The Superfood Chain (2019)
70 minutes
Ann Shin

The Superfood Chain explores the story behind the rise of superfoods like quinoa, teff, coconuts, and wild salmon, revealing the ripple effect the superfood industry has on the lives of farm families in Bolivia, Ethiopia, the Philippines and Haida Gwaii. The documentary examines serious issues related to the globalization of superfoods, including unintended effects on food security, health, sustainable farming and fair-trade food practices.


Tree of Life and Its People (2019)
25 minutes
Ria and Lee Milliken

Renowned First Nations carver and multimedia artist Rande Cook says “This story is about our land and all that comes from it… as indigenous peoples, our language, culture, art — it’s deeply rooted connection to the land.” The goal is protection of the land from old-growth logging and land revitalization for the indigenous peoples within their traditional territories. Regarding the cedar tree, Cook says “to destroy that living organism is to take away the essence of who we are.”


Up, Down, and Sideways (2017)
83 minutes
Anushka Meenakshi, Iswar Srikumar

Phek is a village in the Indian state of Nagaland near the border with Myanmar, with around 5,000 inhabitants, nearly all of whom grow rice for their own consumption. As they work in the fields in small cooperative groups called mülé, they sing together. The rhythm and movement of hoeing, plowing, planting and harvesting is accompanied by songs and chants that echo through the hills, sometimes becoming hypnotic. The songs have been passed down for generations and tell stories of the land, love, and the concerns of everyday life in an area that for many years has been troubled by political unrest. Shots of natural beauty and people working in the fields are interspersed with interviews about their lives and music, so inextricably linked. Ethnomusicology Film Award, RAI Film Festival.


Way of the Hunter (2019)
17 minutes
Robert Moberg

Deep in the Great Bear Rainforest, against the backdrop of British Columbia’s breathtaking wilderness, a former hunter comes to terms with his past and looks with hope towards the future. Exploring one man’s evolving relationship with the natural world, Way of the Hunter tells the compelling story of Robert Moberg, a hunter who ultimately traded his gun for a camera.

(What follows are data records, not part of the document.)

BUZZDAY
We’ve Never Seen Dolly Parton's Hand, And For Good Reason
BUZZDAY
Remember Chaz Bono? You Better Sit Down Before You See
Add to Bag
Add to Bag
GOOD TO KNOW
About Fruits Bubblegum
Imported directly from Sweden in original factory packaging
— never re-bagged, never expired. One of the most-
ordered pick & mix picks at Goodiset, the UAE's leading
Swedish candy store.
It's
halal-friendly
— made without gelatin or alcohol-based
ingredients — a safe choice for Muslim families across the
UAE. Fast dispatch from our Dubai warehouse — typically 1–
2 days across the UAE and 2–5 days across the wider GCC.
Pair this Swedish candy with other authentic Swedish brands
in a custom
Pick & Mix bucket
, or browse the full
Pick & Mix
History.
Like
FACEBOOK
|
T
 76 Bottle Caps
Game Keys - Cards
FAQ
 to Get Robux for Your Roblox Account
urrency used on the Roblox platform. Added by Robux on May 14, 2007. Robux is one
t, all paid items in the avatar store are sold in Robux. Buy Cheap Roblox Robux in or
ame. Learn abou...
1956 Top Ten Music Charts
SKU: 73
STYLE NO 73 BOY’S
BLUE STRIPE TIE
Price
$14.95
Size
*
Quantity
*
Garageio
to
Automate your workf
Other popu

The Whale and the Raven (2019)
100 minutes
Mirjam Leuze

Drawn to the rich food sources and quiet waters in the Kitimat fjord system, humpback whales, pods of orca, fin whales, and porpoises eat, play, and raise their young. Whale researchers Hermann Meuter and Janie Wray founded the Cetacea Lab on Gil Island to study this unique marine environment. As the Gitga’at First Nation struggles to protect their territory, the imminent construction of a new liquefied natural gas (LNG) exporting plant in nearby Kitimat, promises to bring increasing tanker traffic and noise, with unknown consequences.

Through sublime cinematography, Leuze immerses us in a truly majestic world and makes an emphatic argument for its preservation. Best Artistic Merit Award, Vancouver Int’l Film Festival.

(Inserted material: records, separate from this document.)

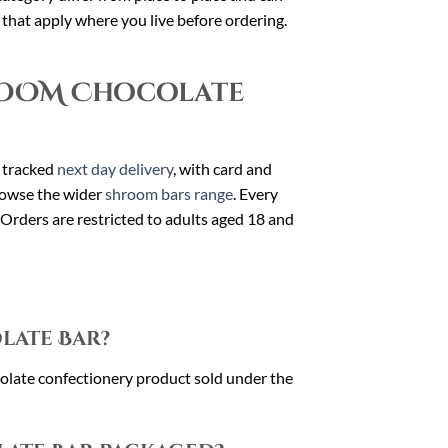
s that apply where you live before ordering.
ROOM Chocolate
 tracked
next day delivery
, with card and
owse the wider
shroom bars range
. Every
 Orders are restricted to adults aged 18 and
late Bar?
te confectionery product sold under the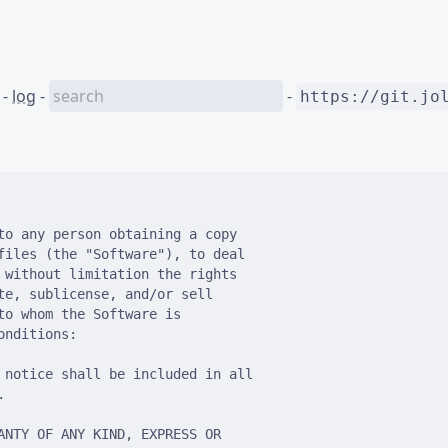
-
log
-
-
https://git.jo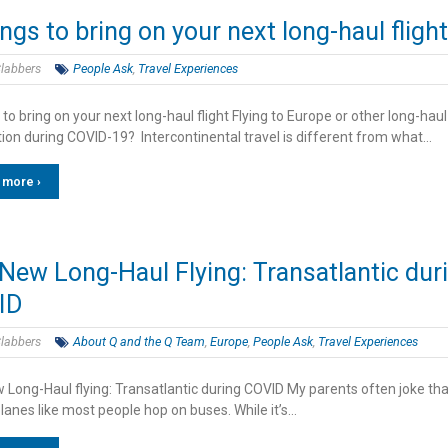
ings to bring on your next long-haul flight
labbers
People Ask
,
Travel Experiences
 to bring on your next long-haul flight Flying to Europe or other long-haul
tion during COVID-19? Intercontinental travel is different from what…
 more ›
New Long-Haul Flying: Transatlantic dur
ID
labbers
About Q and the Q Team
,
Europe
,
People Ask
,
Travel Experiences
 Long-Haul flying: Transatlantic during COVID My parents often joke that
lanes like most people hop on buses. While it’s…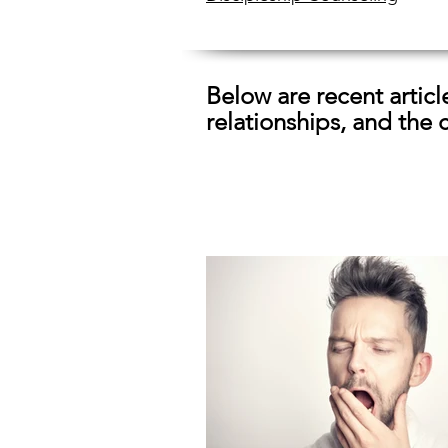
Below are recent artic
relationships, and the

Wilder Than Wild: Fires, Forests & the Future (2018)
57 minutes
Stephen Most & Kevin White

Wilder Than Wild recounts recent California megafires, revealing how fuel build-up and climate change have exposed Western wildlands to large, high-intensity wildfires while greenhouse gases released from these fires contribute to global warming. The Yurok tribe is renewing their tradition of cultural fires while stakeholder groups are working with scientists and resource managers to build consensus on how to restore and manage the lands we love.

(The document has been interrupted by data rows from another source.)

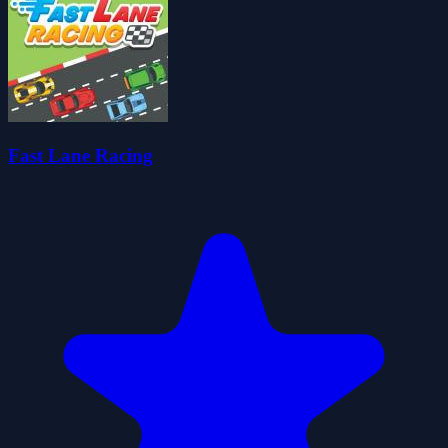
Fast Lane Racing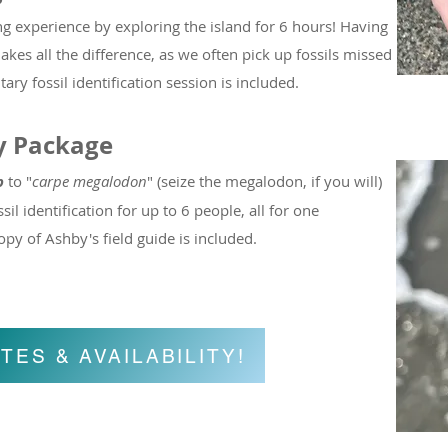
ng experience by exploring the island for 6 hours! Having
kes all the difference, as we often pick up fossils missed
 fossil identification session is included.
y Package
p
to "
carpe megalodon
" (seize the megalodon, if you will)
sil identification for up to 6 people, all for one
y of Ashby's field guide is included.
TES & AVAILABILITY!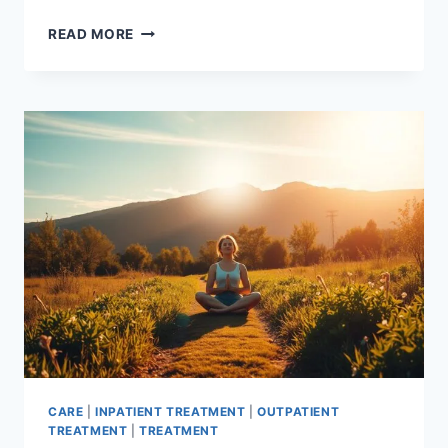
ADDICTION
READ MORE
GROUP
THERAPY
IDEAS:
EFFECTIVE
STRATEGIES
CARE
|
INPATIENT TREATMENT
|
OUTPATIENT
TREATMENT
|
TREATMENT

Yalis Rising: Celebrating the T’lisalagi’lakw School (2020)
29 minutes
Ed Carswell

Conceived and built by the ‘Namgis First Nation, the T’lisalagi’lakw Elementary School holds the deep spirit of Alert Bay, BC. The students learn traditional songs and dances in anticipation of a year-end Potlatch celebration. For the Elders, teachers and community, this event is a sign of Yalis (Alert Bay) Rising. With vivid west coast imagery, this film reveals one of the best examples of cultural revitalization on the Pacific Coast.